# [Assignment]
Return every line of the data that contains the string "змін".

-------- Record excerpts --------

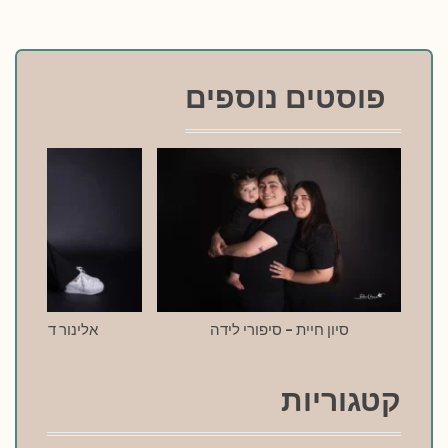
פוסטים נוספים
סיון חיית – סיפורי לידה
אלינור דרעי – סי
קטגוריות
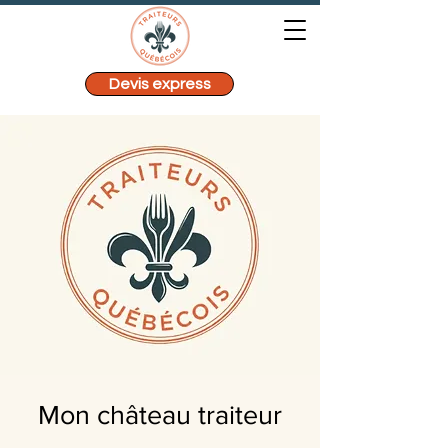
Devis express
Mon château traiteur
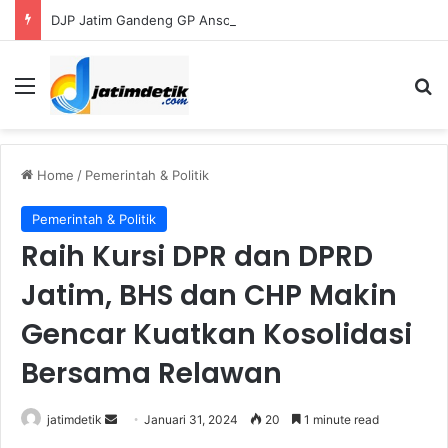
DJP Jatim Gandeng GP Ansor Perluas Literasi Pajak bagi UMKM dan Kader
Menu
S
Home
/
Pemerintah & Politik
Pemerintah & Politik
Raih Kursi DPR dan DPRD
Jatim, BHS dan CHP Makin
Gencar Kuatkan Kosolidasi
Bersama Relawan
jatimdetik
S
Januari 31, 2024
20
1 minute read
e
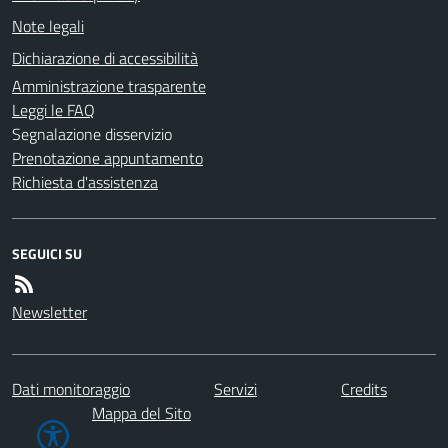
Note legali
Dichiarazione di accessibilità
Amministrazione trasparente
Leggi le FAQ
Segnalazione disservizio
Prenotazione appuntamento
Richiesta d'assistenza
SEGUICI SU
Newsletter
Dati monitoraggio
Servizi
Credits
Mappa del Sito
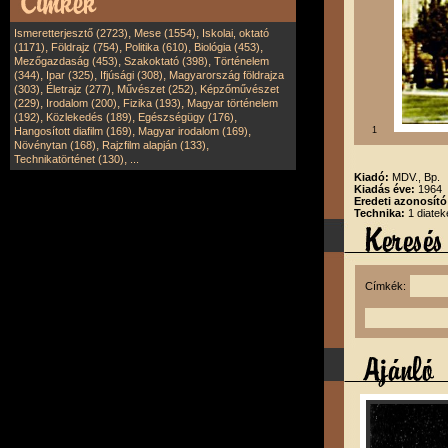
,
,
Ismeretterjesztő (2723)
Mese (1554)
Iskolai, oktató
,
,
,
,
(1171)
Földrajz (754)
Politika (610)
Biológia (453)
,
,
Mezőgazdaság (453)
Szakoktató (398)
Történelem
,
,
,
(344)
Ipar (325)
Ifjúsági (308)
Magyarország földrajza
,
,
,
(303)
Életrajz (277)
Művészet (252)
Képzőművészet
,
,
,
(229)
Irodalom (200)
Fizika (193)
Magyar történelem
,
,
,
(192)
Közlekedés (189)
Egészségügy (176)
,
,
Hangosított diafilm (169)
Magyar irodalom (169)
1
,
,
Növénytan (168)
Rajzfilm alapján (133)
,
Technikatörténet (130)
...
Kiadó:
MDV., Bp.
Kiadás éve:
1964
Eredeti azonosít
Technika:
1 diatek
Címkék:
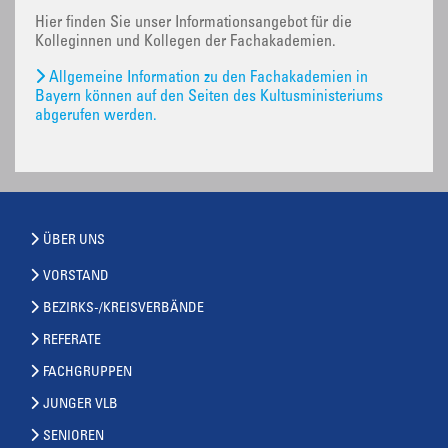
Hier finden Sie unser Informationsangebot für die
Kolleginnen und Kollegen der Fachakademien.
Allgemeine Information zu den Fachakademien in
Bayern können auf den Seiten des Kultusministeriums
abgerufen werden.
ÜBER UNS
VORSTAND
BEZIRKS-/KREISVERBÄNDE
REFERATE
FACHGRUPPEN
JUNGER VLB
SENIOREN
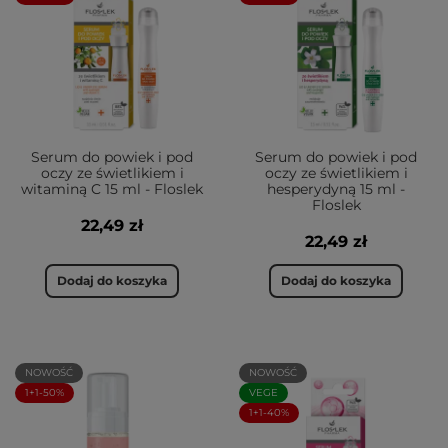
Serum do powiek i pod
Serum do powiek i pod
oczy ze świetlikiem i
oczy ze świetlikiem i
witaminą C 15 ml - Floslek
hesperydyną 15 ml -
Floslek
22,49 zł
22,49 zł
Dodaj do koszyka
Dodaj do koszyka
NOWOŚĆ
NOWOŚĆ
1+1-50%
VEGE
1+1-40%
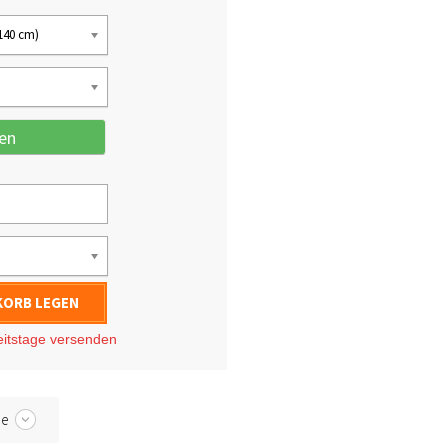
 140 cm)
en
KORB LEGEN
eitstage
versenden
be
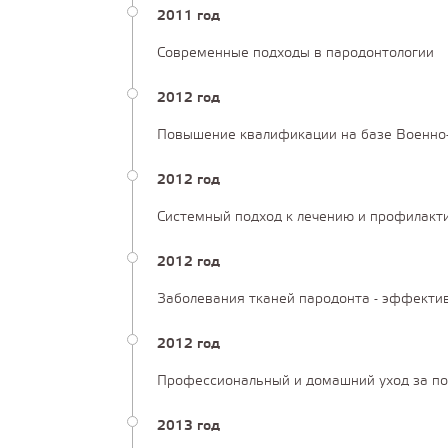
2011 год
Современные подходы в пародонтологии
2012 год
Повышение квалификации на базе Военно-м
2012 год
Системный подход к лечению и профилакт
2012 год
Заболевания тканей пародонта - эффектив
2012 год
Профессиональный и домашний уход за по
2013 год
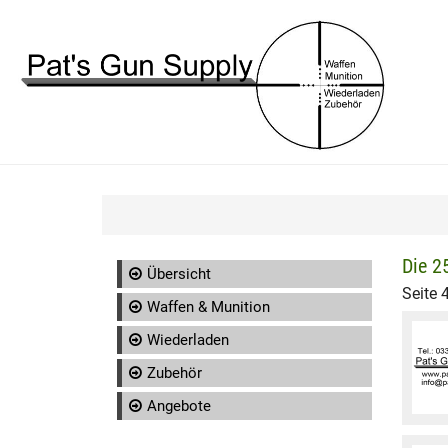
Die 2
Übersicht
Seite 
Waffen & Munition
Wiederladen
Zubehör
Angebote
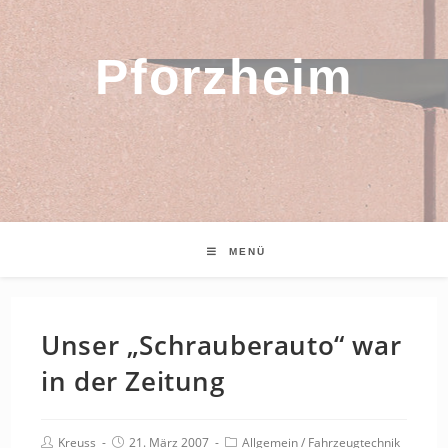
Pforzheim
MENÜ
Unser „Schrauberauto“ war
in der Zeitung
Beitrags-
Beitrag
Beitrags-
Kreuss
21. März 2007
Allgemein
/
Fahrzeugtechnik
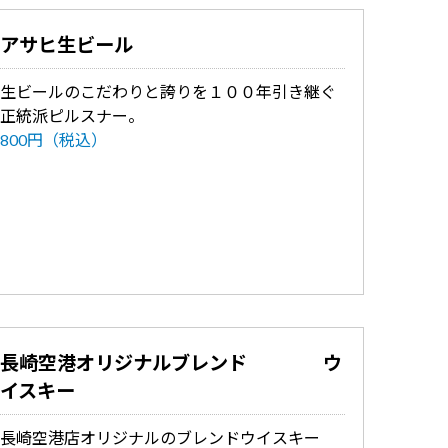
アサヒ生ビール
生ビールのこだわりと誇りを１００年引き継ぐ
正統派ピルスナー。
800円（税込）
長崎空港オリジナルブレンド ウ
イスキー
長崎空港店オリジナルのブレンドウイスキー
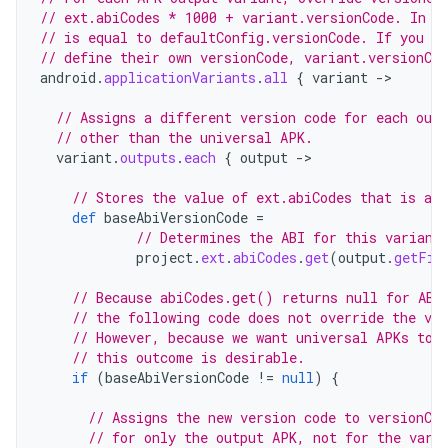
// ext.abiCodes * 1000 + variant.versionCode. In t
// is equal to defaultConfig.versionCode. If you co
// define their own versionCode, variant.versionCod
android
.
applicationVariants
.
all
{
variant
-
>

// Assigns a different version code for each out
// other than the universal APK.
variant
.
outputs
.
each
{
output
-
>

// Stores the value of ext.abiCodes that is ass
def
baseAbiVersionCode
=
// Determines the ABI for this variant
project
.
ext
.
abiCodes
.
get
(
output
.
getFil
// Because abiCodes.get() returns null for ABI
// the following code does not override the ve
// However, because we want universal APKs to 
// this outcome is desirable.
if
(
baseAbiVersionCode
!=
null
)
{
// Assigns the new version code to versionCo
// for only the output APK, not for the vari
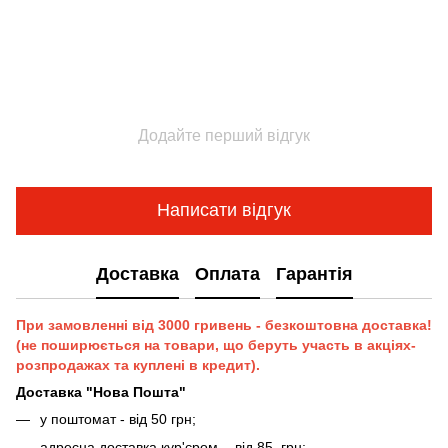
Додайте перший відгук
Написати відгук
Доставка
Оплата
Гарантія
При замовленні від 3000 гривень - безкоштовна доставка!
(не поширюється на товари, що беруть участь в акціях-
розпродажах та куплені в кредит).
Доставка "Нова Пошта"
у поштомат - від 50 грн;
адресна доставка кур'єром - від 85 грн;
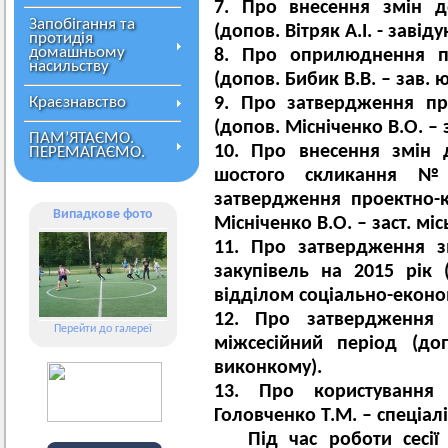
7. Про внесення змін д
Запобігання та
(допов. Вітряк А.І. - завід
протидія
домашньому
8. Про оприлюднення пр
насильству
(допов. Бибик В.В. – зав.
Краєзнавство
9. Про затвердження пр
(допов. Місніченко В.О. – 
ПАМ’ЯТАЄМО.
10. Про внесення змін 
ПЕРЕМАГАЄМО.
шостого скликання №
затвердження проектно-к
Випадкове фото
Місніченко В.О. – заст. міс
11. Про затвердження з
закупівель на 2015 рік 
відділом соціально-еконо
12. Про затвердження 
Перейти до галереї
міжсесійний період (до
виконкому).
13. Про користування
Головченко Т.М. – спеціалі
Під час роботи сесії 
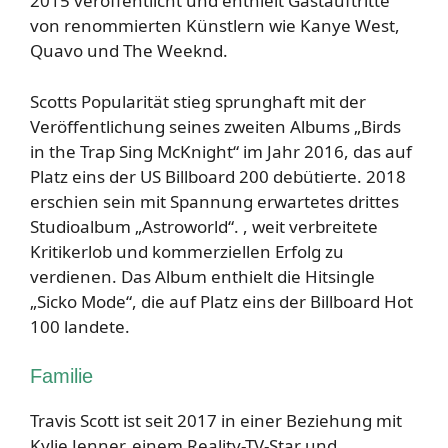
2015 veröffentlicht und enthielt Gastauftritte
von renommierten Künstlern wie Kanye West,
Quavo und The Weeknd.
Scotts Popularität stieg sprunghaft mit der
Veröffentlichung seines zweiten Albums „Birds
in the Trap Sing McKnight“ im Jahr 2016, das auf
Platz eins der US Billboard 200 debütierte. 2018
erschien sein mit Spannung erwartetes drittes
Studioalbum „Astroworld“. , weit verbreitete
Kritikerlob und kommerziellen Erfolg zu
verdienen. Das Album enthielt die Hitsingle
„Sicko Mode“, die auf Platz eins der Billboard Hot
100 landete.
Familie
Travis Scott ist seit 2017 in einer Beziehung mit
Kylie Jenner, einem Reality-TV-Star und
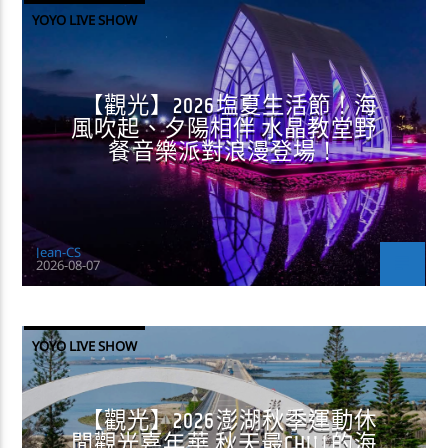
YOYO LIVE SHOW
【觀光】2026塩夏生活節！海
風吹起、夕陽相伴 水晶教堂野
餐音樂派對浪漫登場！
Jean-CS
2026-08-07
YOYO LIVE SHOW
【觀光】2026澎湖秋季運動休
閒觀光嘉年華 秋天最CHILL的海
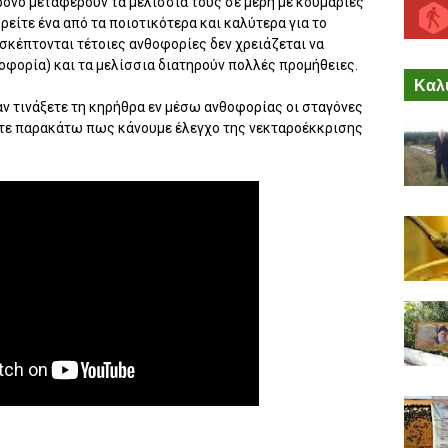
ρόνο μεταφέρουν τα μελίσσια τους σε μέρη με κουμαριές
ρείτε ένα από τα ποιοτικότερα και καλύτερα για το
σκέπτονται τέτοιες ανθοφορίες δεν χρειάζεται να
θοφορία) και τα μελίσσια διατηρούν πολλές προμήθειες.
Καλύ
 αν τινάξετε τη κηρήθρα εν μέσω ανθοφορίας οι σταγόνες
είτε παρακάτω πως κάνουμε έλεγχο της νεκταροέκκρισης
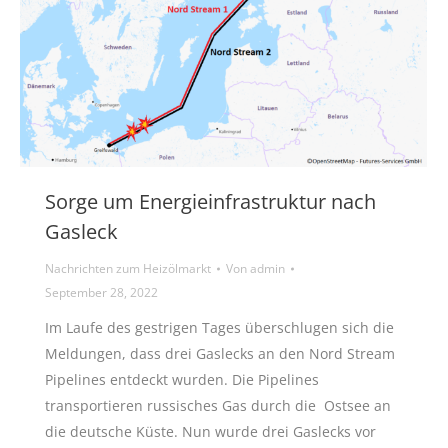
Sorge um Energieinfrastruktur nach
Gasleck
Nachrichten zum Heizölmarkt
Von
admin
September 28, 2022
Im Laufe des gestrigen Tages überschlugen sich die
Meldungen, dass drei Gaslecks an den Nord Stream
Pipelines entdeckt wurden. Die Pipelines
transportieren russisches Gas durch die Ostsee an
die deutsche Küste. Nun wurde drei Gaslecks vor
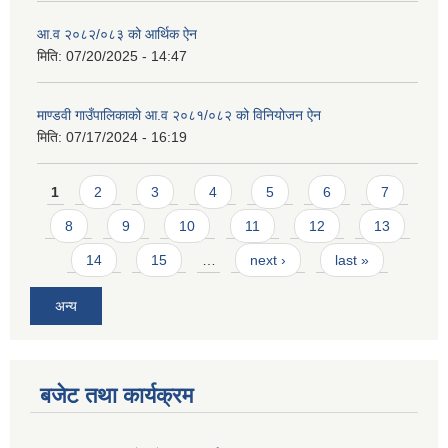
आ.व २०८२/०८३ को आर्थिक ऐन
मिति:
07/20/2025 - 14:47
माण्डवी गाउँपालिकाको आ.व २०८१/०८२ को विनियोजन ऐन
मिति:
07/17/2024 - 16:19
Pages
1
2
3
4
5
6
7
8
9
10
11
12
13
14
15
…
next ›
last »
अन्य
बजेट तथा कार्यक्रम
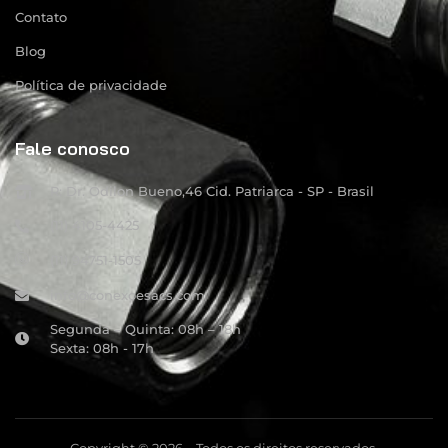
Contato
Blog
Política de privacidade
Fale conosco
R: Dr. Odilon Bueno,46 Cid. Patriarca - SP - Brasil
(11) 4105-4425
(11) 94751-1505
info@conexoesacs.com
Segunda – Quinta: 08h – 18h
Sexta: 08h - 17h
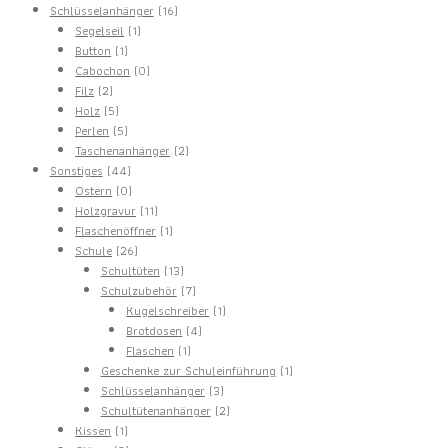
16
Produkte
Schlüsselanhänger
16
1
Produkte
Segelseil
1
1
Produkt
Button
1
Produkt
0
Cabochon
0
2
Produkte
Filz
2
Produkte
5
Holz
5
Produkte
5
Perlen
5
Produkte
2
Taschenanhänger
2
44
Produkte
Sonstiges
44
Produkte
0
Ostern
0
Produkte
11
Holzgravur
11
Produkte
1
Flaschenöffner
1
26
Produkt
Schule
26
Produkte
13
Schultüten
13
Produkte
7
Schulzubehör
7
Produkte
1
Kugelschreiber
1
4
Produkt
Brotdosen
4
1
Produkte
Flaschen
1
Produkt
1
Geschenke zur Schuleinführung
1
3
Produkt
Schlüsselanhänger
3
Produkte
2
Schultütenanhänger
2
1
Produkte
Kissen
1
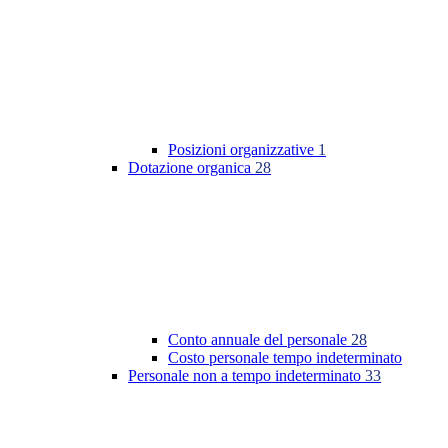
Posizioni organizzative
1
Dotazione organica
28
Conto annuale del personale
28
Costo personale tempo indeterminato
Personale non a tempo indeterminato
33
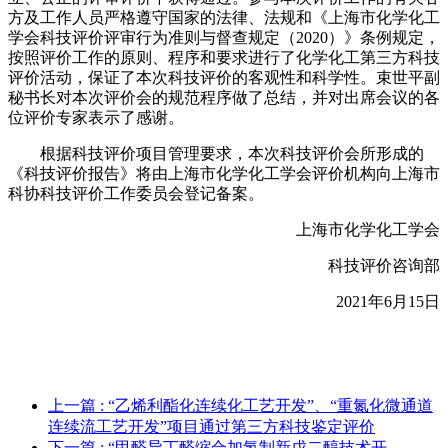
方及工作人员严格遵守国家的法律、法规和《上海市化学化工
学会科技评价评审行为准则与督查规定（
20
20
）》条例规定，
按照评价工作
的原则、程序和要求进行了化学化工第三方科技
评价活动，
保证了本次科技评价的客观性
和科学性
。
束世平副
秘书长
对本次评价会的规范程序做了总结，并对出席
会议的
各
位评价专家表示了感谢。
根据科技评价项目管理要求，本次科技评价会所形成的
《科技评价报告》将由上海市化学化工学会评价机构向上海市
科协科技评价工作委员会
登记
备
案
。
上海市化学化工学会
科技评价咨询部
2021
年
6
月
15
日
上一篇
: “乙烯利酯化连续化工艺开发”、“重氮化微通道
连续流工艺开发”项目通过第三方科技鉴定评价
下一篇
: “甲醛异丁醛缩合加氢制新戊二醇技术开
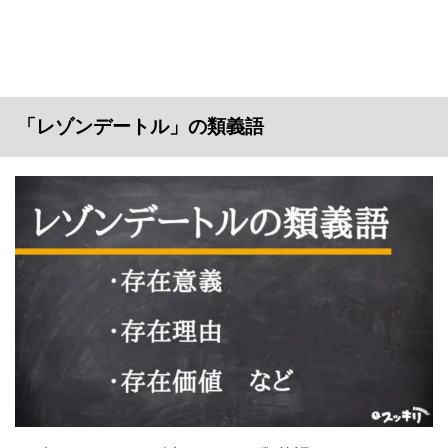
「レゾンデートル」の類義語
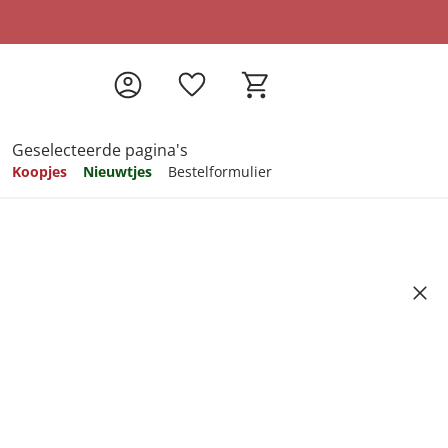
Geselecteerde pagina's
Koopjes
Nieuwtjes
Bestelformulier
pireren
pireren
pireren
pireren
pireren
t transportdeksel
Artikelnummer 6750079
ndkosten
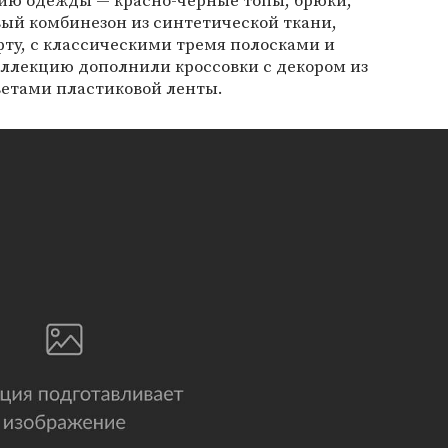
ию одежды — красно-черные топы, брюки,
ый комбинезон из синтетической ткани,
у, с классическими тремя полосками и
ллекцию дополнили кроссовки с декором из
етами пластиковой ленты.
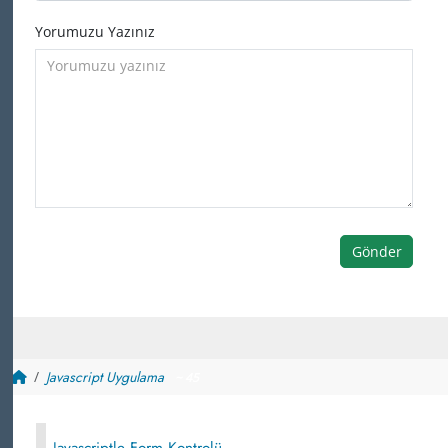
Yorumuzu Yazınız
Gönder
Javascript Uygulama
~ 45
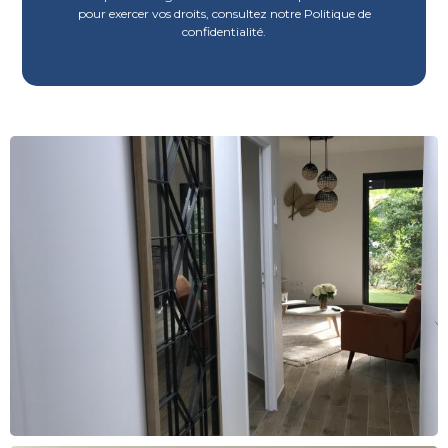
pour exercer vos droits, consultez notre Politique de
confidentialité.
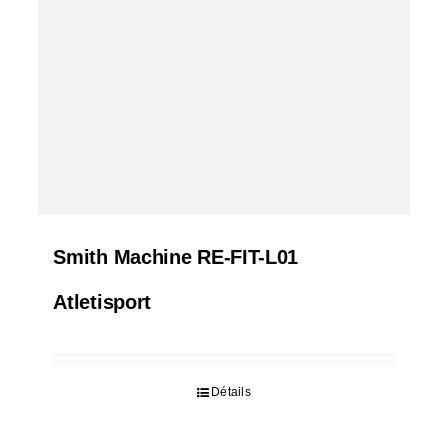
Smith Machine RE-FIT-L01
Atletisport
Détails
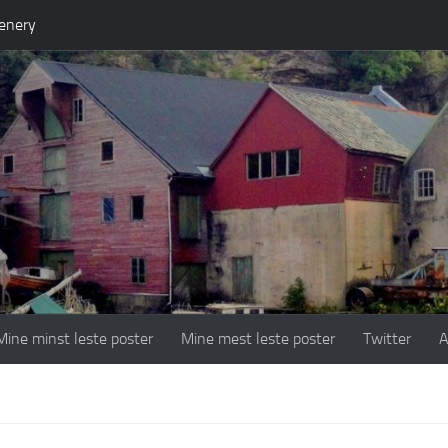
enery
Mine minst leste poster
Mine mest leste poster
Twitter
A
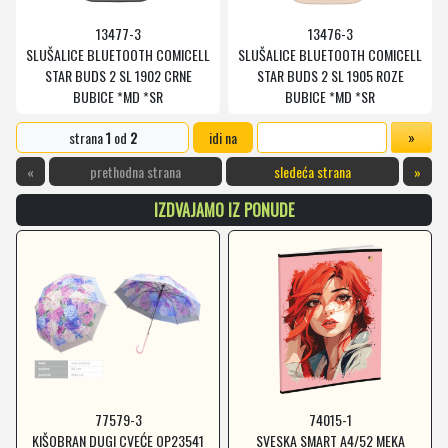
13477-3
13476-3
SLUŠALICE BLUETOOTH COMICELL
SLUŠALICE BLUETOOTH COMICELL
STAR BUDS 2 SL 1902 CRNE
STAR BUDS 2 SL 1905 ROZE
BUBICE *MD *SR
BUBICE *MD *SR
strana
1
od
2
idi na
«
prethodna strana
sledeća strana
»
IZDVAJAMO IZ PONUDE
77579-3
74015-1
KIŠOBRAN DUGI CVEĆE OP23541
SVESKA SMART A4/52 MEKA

--------

# [Task output]
7. Про внесення змін д
10. Про внесення змін 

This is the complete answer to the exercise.